SUPPLIED MATERIAL:
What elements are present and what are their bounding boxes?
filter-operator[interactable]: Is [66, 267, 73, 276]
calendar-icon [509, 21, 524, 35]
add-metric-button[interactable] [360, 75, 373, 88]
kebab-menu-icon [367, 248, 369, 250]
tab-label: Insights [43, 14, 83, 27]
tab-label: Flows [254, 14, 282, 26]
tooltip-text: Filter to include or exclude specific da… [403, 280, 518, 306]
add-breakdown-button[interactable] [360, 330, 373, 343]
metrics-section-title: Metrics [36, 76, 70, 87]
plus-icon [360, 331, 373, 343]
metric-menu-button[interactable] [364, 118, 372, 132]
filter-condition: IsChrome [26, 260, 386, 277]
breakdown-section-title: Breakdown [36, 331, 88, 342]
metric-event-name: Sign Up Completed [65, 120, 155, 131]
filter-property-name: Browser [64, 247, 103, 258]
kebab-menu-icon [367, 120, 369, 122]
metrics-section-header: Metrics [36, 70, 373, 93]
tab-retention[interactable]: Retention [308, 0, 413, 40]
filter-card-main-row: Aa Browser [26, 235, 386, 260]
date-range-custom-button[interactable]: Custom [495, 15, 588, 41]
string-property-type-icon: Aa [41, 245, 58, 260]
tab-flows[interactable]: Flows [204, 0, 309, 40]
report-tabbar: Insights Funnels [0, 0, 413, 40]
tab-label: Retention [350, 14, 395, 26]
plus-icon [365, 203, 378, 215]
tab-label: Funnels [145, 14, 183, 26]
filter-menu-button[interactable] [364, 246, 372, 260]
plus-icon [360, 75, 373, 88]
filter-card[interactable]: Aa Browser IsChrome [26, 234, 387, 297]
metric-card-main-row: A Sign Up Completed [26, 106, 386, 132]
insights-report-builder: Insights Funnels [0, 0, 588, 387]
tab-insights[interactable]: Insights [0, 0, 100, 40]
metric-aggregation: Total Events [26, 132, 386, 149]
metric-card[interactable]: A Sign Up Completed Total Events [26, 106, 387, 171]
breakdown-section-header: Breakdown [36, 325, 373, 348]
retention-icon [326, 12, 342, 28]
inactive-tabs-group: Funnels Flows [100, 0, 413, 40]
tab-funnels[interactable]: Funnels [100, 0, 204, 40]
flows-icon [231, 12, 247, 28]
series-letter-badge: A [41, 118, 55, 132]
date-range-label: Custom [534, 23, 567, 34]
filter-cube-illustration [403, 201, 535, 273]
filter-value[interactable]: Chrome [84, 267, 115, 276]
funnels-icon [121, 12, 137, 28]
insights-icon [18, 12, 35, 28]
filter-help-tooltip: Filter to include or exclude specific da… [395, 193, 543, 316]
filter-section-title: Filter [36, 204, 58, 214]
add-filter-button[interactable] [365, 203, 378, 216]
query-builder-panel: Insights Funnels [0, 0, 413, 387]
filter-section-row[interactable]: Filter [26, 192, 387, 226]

BRIEF: Within the data, how many lines hold "property"? Respond with only the number.

SOLUTION TO THIS PROBLEM: 2